I am calling this a draft because I have somehow managed to let myself down before even making it through the first day of a plan that requires 21 full days of sobriety. I am so ashamed of myself; although not all that surprised.
It is difficult to write a public post openly acknowledging that I failed my very own master recovery plan almost instantaneously though. I was contemplating on whether or not I would even continue to post about this topic at all because being forgotten and disappearing into nothing is far easier on my ego than facing the stone cold truth head on but honestly where’s the guts in that? Growth is never comfortable, pleasing my ego tends to stunt my self development so I think I’d much rather take the blow to my pride in my stride and maybe learn a little here instead of ignoring the fact that the failure occurred at all.

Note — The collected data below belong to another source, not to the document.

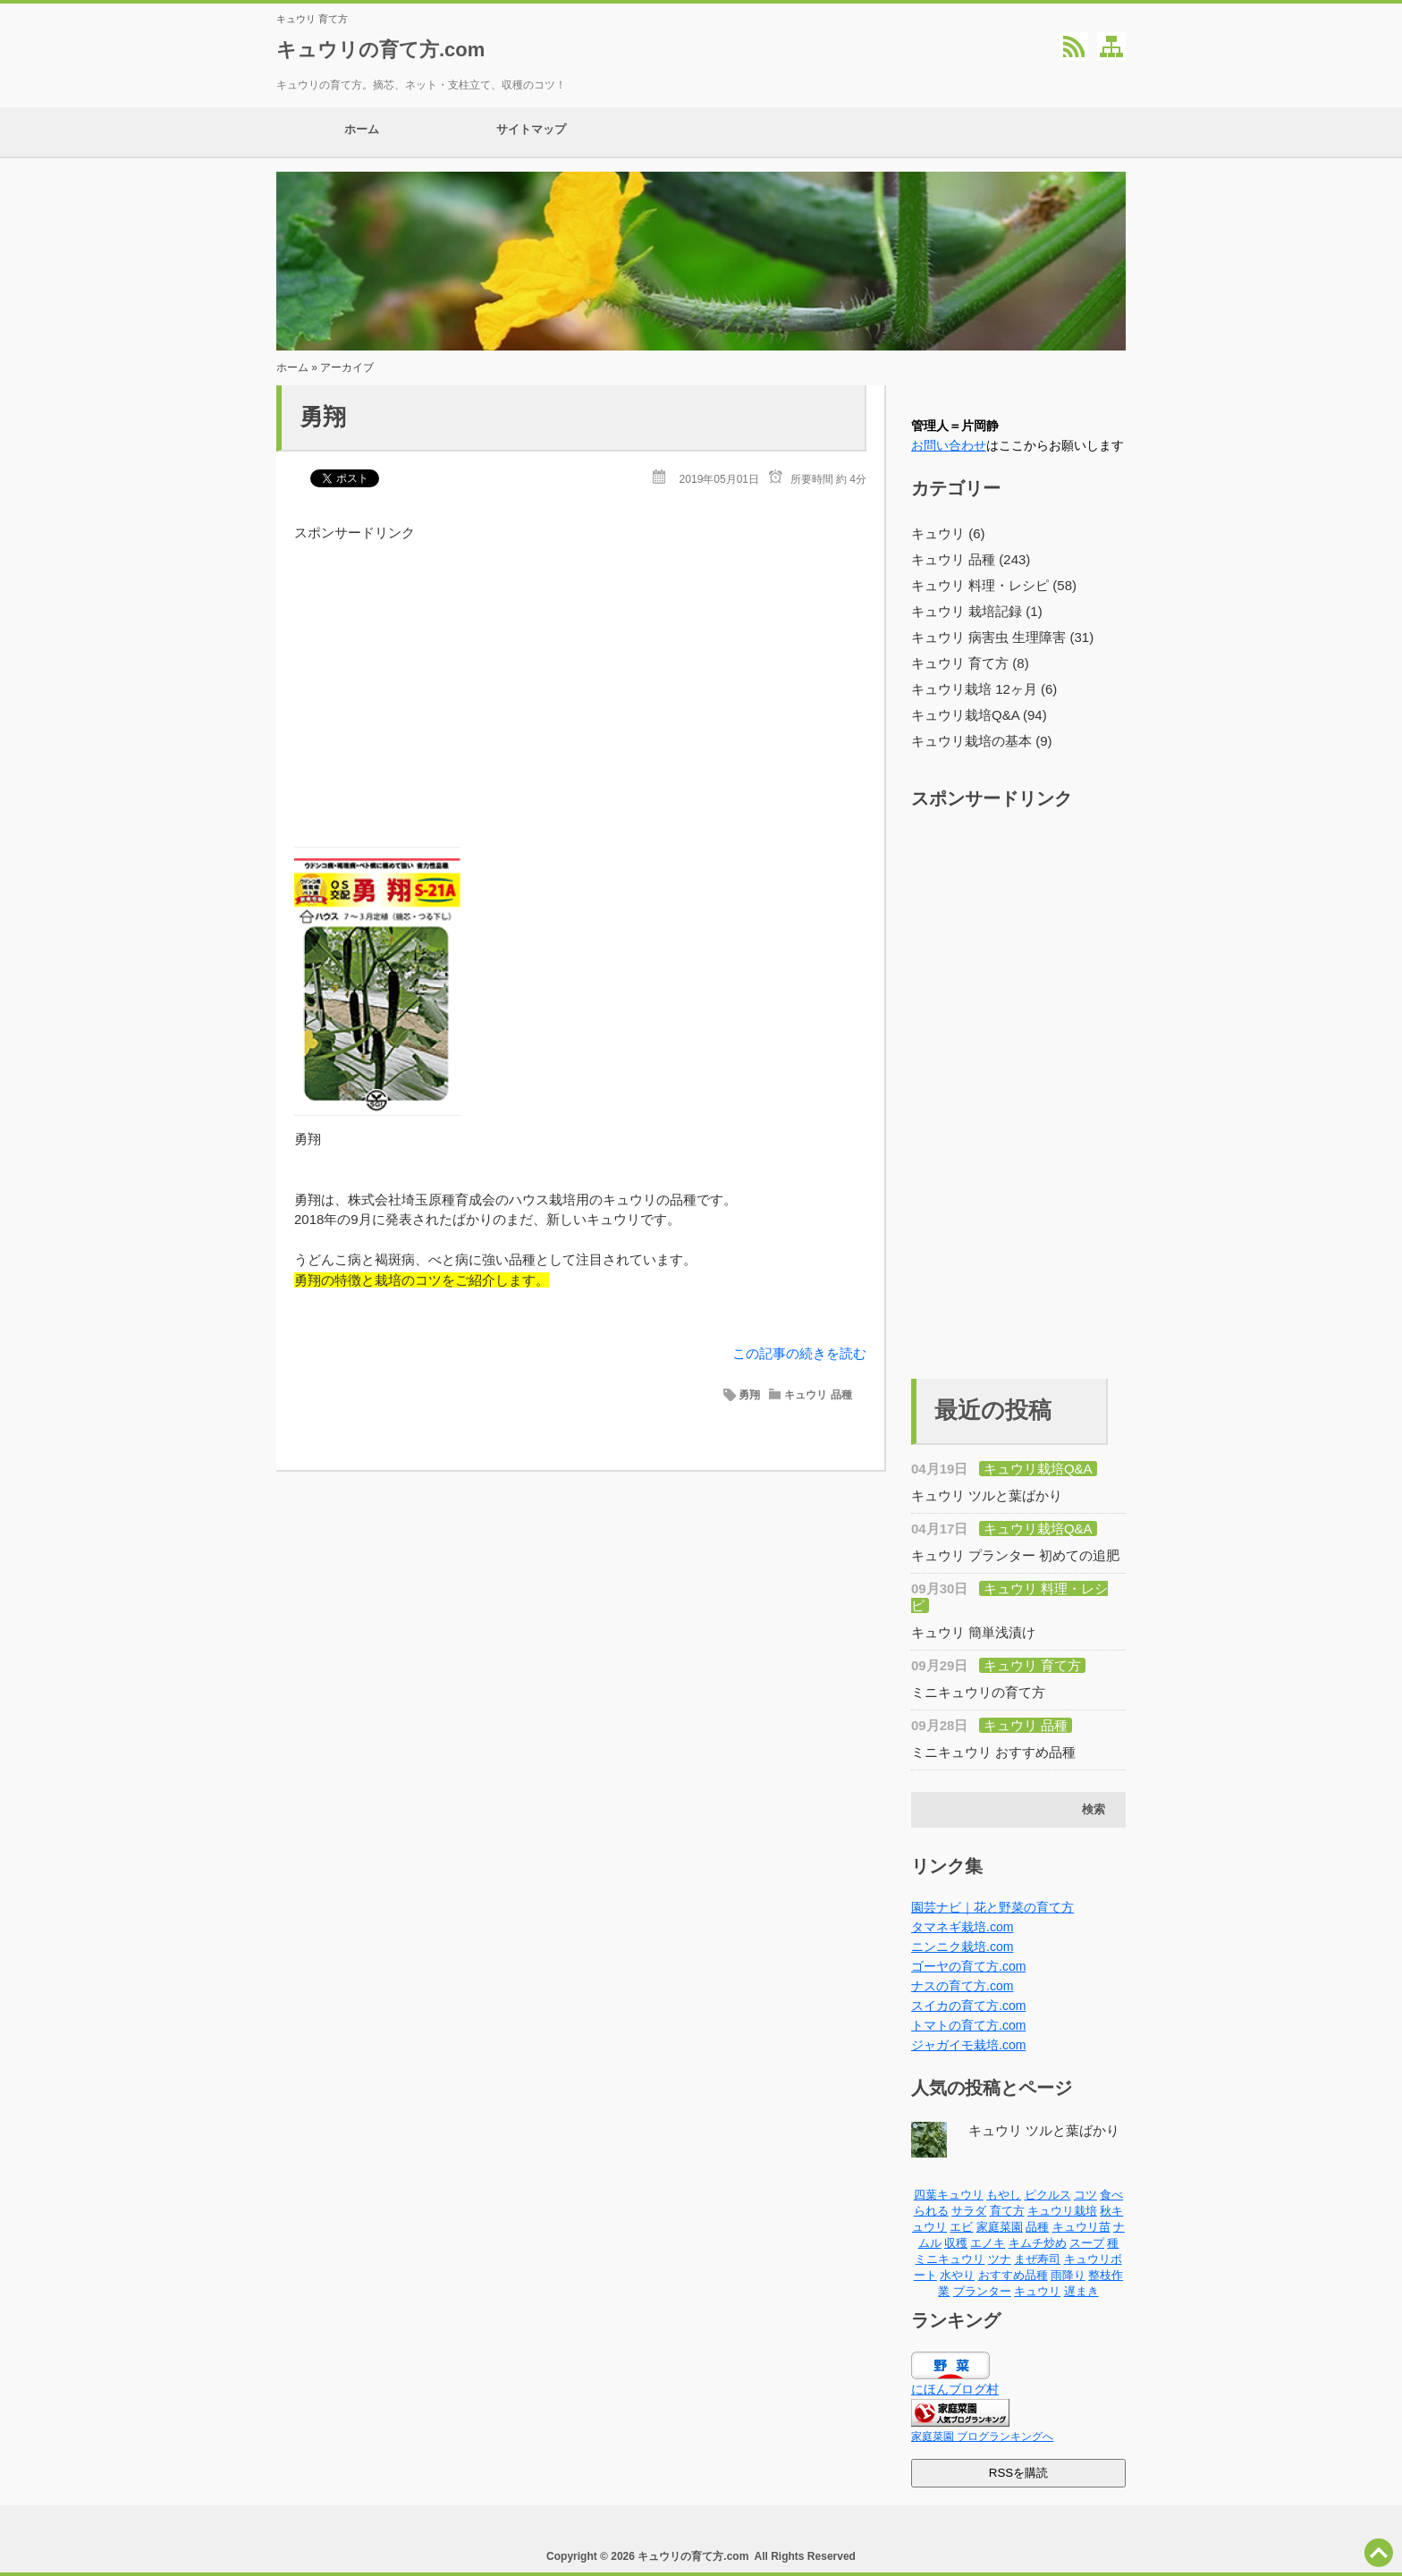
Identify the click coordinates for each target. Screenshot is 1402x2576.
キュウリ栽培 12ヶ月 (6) (984, 689)
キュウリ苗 (1081, 2227)
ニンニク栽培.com (962, 1946)
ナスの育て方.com (962, 1986)
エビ (961, 2227)
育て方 (1007, 2210)
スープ (1086, 2243)
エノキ (987, 2243)
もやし (1003, 2194)
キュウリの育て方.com (380, 49)
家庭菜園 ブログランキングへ (982, 2436)
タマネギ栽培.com (962, 1927)
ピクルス (1048, 2194)
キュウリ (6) (948, 533)
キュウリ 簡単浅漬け (973, 1632)
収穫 (955, 2243)
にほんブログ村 (955, 2389)
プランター (982, 2291)
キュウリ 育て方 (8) (970, 663)
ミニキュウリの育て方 (978, 1692)
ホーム (361, 131)
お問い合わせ (948, 445)
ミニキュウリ (949, 2259)
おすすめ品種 (1013, 2275)
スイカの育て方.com (968, 2005)
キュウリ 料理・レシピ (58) (994, 585)
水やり (957, 2275)
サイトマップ (531, 131)
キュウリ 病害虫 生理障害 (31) (1002, 637)
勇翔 (323, 416)
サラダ (968, 2210)
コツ (1085, 2194)
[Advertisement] (580, 668)
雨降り (1068, 2275)
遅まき (1081, 2291)
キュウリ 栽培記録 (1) (977, 611)
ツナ (999, 2259)
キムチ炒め (1038, 2243)
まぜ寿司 (1037, 2259)
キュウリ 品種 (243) (970, 559)
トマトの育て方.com (968, 2025)
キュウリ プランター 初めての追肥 (1015, 1555)
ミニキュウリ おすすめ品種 (993, 1752)
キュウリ (1037, 2291)
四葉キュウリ (949, 2194)
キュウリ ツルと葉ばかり (986, 1495)
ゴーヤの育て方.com (968, 1966)
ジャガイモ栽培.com (968, 2045)
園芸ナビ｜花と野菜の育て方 (992, 1907)
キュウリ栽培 (1062, 2210)
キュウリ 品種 (817, 1395)
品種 (1037, 2227)
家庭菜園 (999, 2227)
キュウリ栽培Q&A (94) (979, 714)
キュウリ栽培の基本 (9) (981, 740)
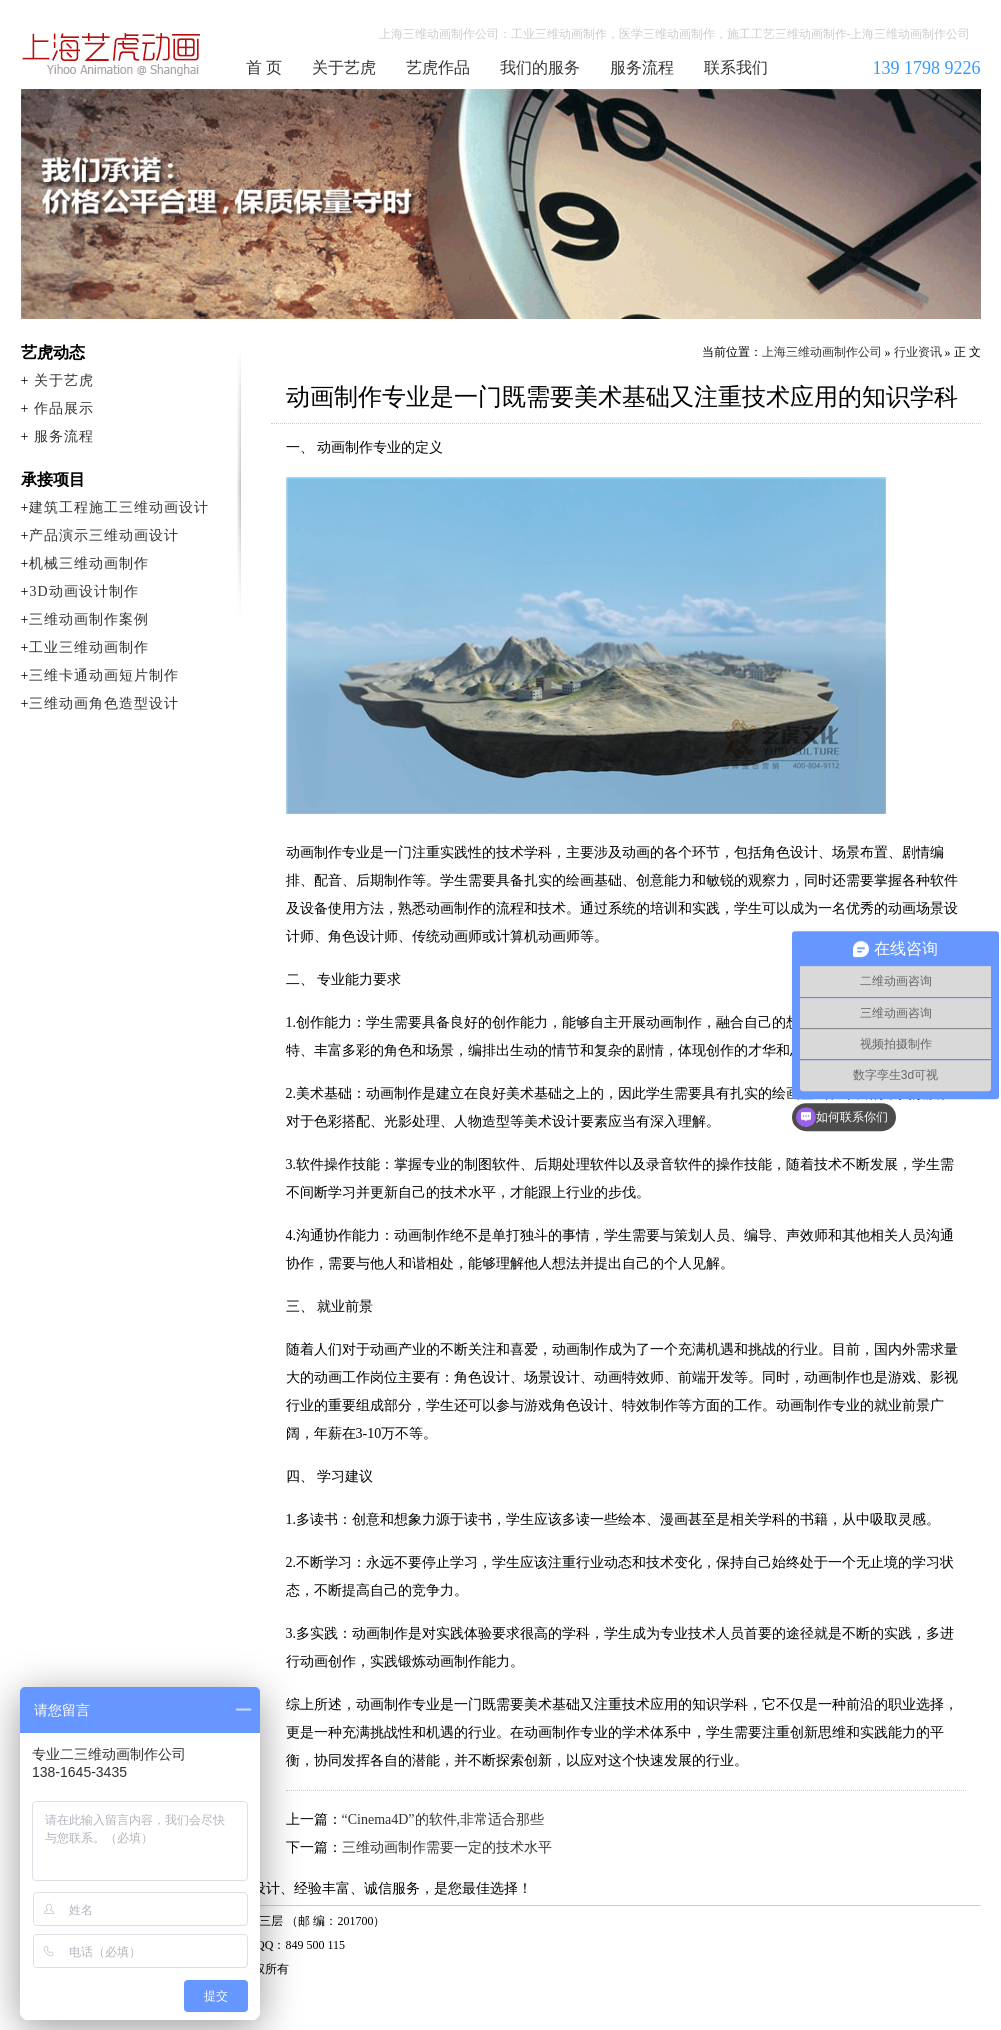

I got through the first 12 hours of my day yesterday by sleeping. Although my dreams were strange spending my day this way was pleasent. I woke up, spoke to my parents briefly, ate some food and laid back down in bed before accepting that my best bet would probably be to drift back off to sleep. So I did, and when I awoke next at about 3 in the afternoon I checked the spam messages folder of my phone where the messages of the people I do drugs with were getting diverted to and I thought I would give one of them a call back. After all if I wasn’t confessing anything to my parents for at least another day it would probably be the last chance I’d have to fuck up without them knowing. I don’t know if that is logical or if it even makes any sense but the thought made me comfortable enough to entertain the cravings, that were slowly; albeit relentlessly swarming in my cranium. A friend of mine agreed to come over and hang out and since my first burn yesterday at 8pm I’ve been wasting time right up until now; 6pm today and I am sat on my bedroom floor writing this post. I am about to go and tell my parents who I really am and I dont think I’ve ever dreaded anything more.